(Collected data)
--
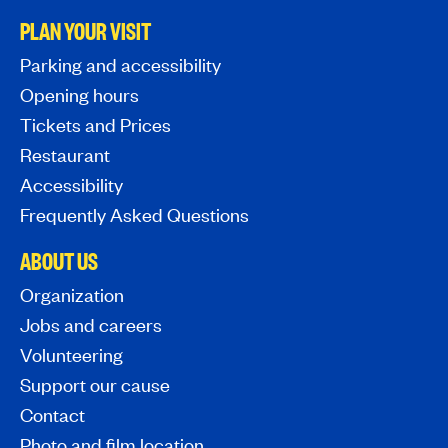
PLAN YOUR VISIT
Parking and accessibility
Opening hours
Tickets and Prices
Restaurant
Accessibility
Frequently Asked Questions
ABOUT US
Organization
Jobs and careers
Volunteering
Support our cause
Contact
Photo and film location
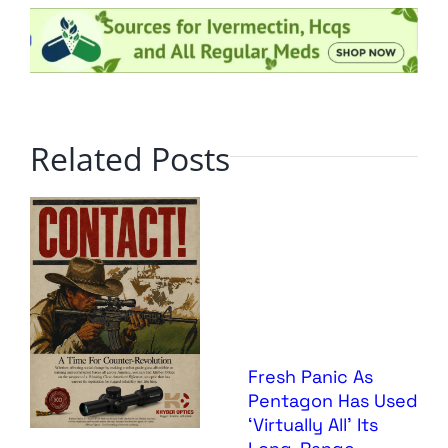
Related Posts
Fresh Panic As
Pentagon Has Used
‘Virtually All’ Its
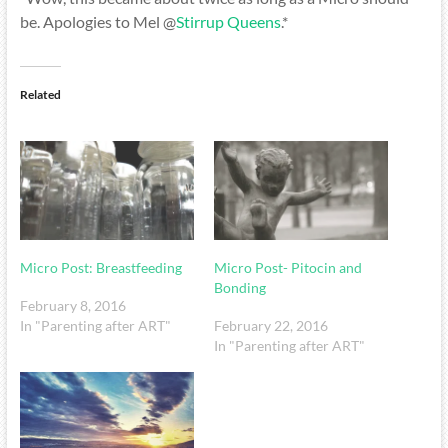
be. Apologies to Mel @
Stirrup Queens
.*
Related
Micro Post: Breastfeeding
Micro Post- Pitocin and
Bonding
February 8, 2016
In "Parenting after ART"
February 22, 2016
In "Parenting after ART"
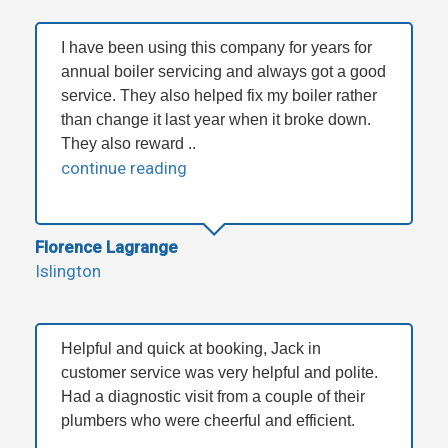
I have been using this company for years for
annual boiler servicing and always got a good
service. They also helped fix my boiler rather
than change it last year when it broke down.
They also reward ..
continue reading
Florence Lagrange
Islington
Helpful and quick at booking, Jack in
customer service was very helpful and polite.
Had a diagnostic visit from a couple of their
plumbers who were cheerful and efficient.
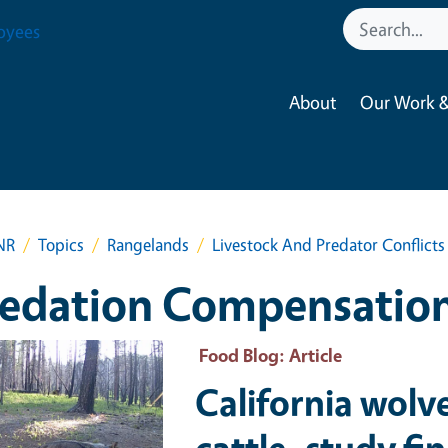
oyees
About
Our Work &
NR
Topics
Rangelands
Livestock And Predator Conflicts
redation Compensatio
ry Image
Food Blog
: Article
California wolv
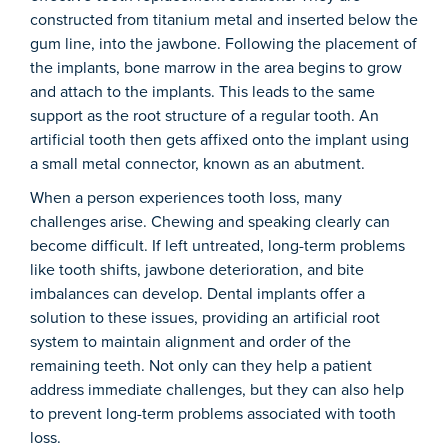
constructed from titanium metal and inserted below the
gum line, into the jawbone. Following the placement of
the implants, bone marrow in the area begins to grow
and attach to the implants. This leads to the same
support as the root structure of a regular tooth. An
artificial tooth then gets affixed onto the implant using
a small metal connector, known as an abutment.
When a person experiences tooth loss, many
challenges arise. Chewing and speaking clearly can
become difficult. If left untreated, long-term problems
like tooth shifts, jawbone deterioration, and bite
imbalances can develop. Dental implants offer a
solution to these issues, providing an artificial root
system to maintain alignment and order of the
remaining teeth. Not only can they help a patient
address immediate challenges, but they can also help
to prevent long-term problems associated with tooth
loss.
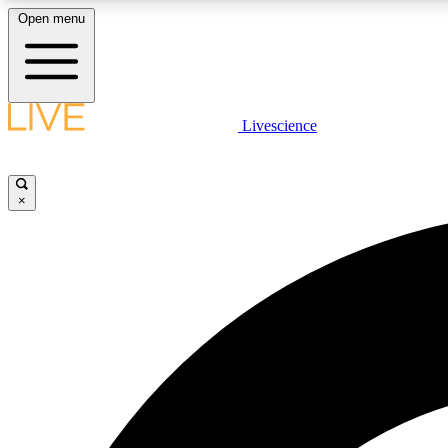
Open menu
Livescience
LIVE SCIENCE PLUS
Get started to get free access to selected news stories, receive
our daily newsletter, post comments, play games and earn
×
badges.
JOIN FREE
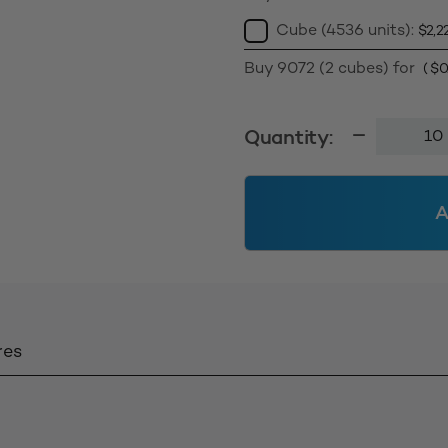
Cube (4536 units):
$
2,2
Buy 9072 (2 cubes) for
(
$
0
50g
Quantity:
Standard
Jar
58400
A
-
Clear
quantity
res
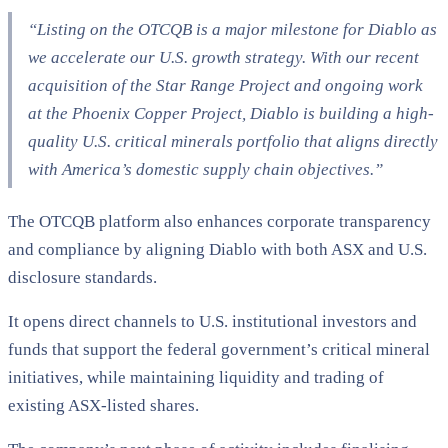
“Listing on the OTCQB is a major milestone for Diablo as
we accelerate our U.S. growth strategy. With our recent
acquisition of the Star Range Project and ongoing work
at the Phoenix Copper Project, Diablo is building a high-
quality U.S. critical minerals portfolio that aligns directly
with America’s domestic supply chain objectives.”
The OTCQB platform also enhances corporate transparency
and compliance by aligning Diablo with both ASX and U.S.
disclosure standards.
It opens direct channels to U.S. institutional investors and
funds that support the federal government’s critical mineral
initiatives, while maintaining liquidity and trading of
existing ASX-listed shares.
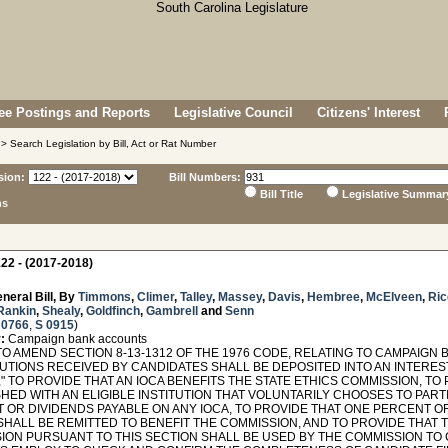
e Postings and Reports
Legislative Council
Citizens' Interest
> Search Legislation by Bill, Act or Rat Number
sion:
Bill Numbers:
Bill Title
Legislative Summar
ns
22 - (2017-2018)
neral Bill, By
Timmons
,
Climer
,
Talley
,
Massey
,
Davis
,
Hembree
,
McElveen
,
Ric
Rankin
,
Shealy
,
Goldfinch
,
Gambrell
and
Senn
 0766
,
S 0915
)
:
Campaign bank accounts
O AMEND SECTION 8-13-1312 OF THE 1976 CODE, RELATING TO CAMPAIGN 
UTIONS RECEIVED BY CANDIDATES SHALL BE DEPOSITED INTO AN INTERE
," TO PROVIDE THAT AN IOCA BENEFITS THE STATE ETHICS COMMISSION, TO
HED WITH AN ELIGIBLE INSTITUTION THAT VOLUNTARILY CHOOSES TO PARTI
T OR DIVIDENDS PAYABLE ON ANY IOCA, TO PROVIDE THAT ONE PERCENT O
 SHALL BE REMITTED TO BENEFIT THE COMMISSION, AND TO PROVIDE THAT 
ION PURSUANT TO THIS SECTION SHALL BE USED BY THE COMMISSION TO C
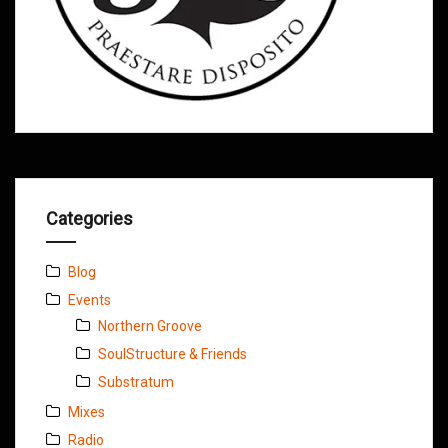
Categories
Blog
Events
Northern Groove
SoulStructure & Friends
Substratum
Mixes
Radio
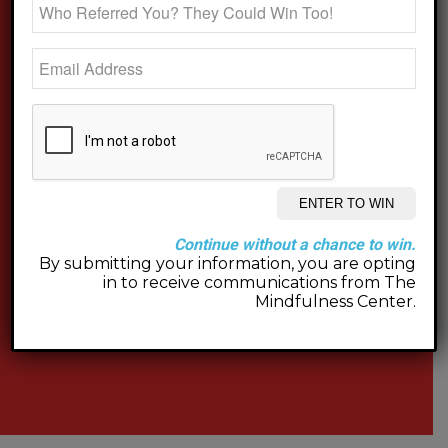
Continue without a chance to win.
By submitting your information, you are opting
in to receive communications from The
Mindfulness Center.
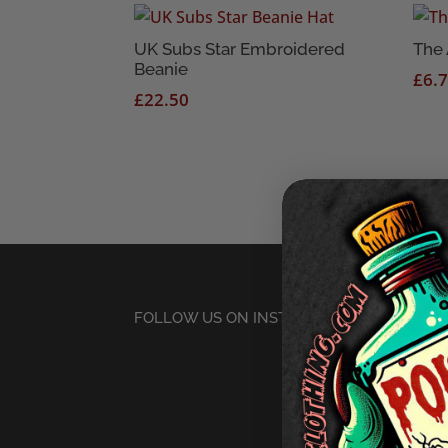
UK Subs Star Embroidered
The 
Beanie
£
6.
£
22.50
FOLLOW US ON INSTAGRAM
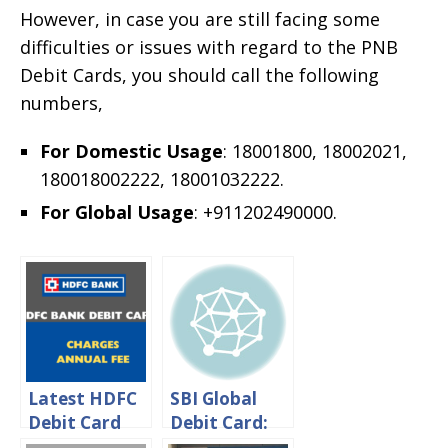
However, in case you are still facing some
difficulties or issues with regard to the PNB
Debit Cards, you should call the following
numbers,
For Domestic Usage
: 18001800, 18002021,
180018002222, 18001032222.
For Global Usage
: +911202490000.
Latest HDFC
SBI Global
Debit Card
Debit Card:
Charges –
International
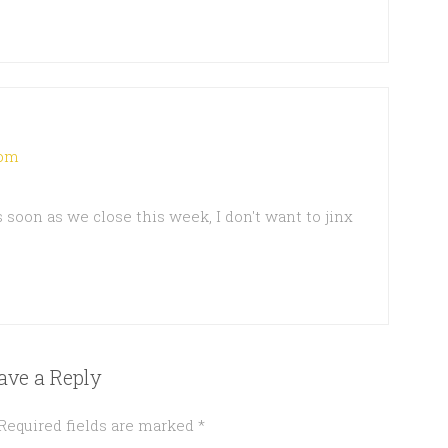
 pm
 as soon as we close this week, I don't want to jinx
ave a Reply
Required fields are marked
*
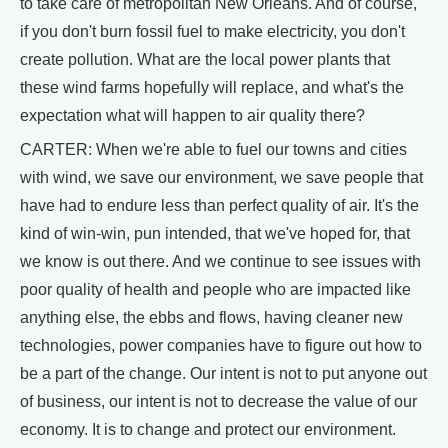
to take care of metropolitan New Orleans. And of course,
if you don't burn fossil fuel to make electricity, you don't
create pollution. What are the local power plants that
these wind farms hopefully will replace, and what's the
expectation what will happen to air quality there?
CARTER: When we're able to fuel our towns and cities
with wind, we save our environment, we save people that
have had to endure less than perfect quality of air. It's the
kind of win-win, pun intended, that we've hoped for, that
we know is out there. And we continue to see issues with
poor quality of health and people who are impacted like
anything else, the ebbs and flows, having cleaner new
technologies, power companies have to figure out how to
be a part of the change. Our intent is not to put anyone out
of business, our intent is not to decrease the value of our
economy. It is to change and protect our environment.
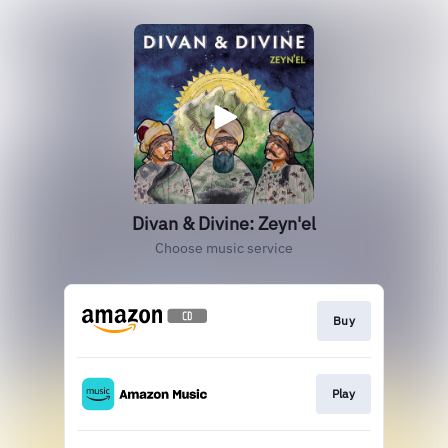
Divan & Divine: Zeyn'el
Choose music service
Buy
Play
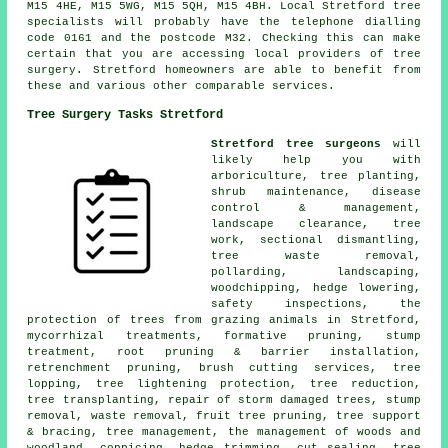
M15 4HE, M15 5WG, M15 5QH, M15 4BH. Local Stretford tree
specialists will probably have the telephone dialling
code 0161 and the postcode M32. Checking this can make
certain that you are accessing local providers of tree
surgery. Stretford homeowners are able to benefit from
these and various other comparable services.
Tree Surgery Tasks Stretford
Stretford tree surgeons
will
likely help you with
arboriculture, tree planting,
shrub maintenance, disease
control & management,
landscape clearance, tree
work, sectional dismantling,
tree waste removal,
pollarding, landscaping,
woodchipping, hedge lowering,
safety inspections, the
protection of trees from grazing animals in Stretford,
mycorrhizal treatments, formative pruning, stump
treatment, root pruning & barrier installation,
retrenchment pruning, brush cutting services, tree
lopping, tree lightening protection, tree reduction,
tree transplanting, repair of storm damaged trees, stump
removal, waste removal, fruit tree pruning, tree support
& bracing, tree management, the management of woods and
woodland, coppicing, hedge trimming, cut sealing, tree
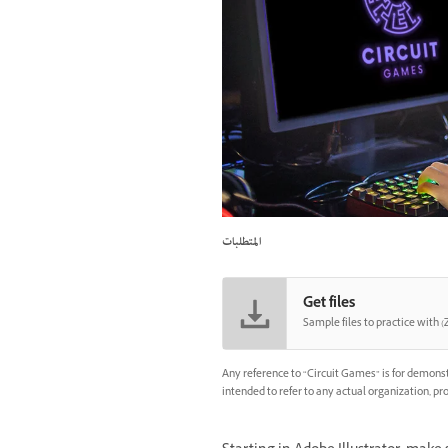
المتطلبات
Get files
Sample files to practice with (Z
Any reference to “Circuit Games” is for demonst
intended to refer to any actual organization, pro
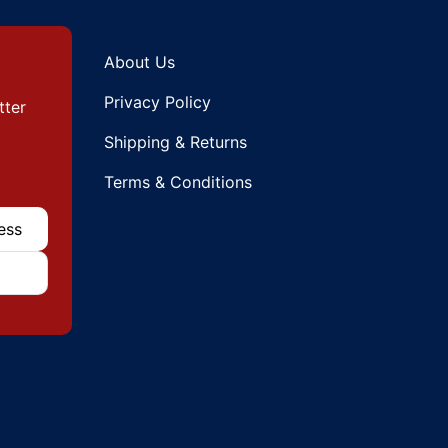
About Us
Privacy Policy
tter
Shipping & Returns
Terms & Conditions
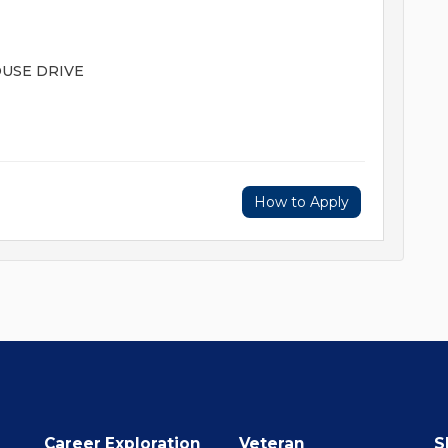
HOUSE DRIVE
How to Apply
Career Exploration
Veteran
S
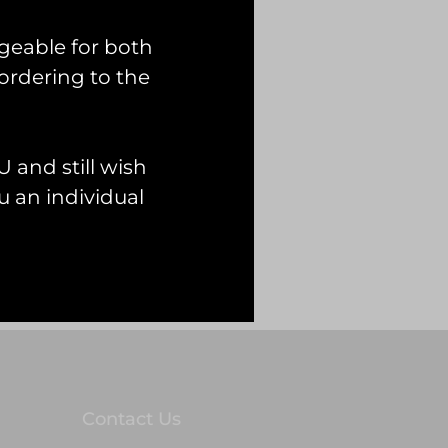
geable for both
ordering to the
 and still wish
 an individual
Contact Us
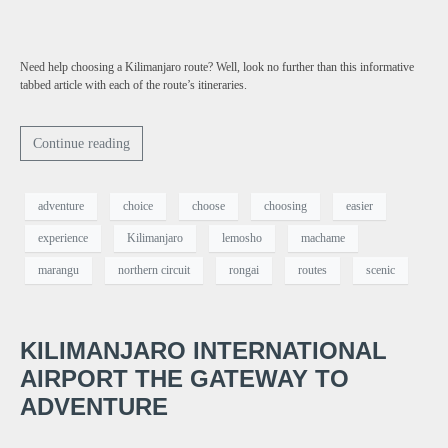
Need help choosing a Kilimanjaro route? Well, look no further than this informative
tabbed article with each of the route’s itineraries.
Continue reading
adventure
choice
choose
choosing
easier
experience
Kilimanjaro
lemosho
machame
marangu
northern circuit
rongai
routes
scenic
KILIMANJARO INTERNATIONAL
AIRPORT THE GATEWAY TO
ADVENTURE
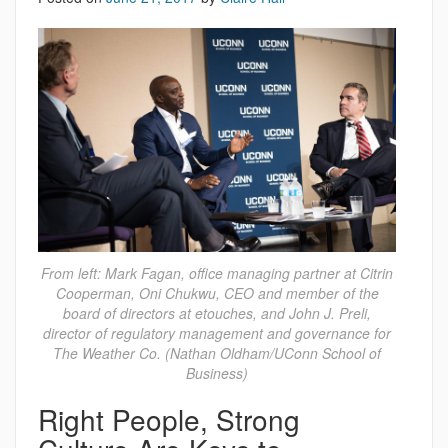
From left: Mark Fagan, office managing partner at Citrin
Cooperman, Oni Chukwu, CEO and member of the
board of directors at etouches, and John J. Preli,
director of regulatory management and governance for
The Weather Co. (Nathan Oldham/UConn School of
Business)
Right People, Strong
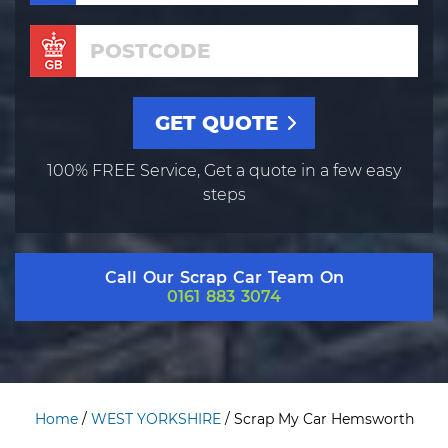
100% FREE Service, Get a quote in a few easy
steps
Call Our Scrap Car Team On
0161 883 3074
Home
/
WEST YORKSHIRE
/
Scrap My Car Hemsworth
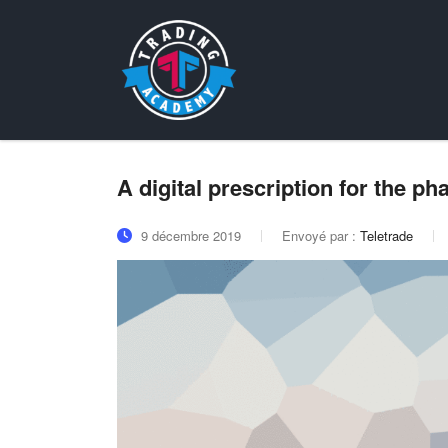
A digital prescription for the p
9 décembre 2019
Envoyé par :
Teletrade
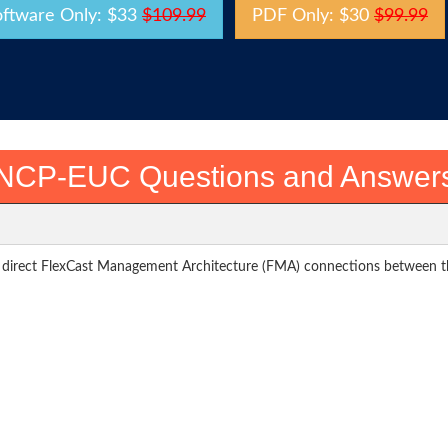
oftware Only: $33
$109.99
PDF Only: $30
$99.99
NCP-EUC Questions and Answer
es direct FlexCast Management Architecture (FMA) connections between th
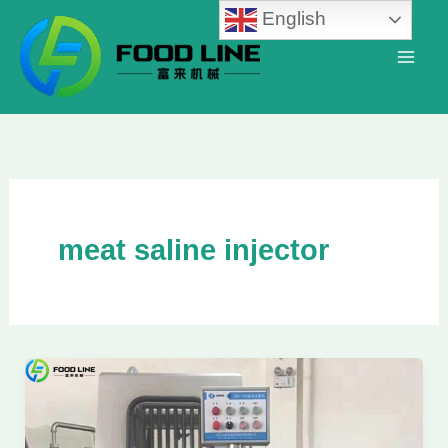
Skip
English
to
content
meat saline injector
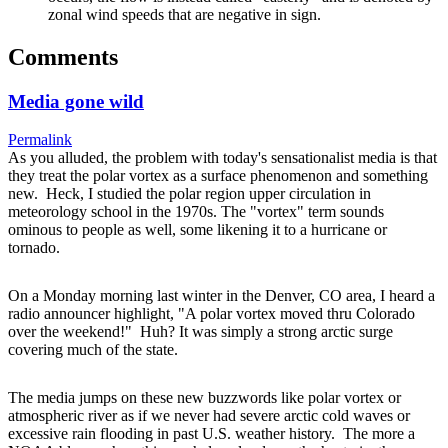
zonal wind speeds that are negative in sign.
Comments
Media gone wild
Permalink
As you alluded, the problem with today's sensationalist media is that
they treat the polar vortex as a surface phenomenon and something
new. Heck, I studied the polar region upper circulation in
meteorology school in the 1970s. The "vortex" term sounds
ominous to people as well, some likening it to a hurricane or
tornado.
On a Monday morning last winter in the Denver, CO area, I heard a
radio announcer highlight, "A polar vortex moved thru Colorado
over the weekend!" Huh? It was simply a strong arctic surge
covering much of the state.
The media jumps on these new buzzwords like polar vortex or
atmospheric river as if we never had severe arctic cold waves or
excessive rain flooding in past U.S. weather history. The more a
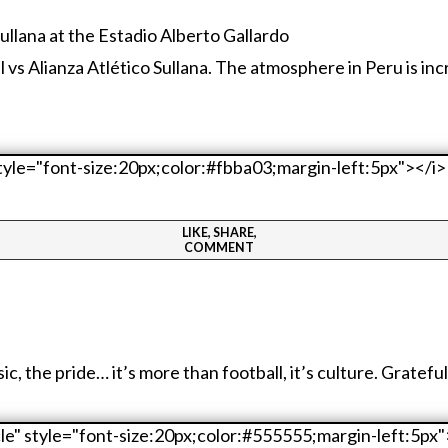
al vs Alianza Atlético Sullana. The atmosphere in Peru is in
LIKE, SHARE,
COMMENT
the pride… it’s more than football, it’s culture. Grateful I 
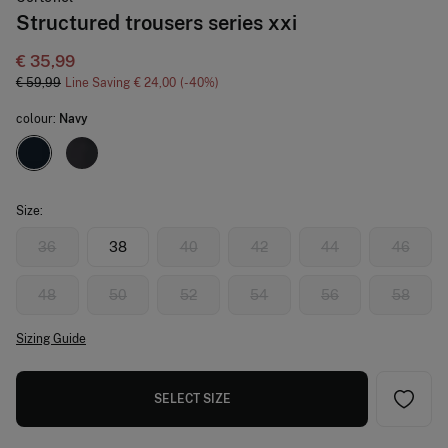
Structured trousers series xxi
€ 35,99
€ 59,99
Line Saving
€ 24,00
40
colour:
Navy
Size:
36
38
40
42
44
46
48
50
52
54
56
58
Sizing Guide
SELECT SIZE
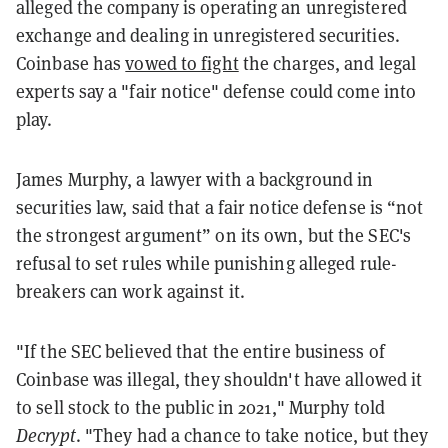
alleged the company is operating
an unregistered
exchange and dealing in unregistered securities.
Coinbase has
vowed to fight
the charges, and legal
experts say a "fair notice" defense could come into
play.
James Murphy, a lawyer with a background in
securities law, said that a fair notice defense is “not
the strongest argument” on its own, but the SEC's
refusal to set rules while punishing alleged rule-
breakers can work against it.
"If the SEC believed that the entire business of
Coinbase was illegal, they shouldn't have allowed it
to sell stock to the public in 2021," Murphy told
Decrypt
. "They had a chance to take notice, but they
--
Among the records above, find the lines that contain "removal" and copy every one.

tree waste removal,
removal, waste removal, fruit tree pruning, tree support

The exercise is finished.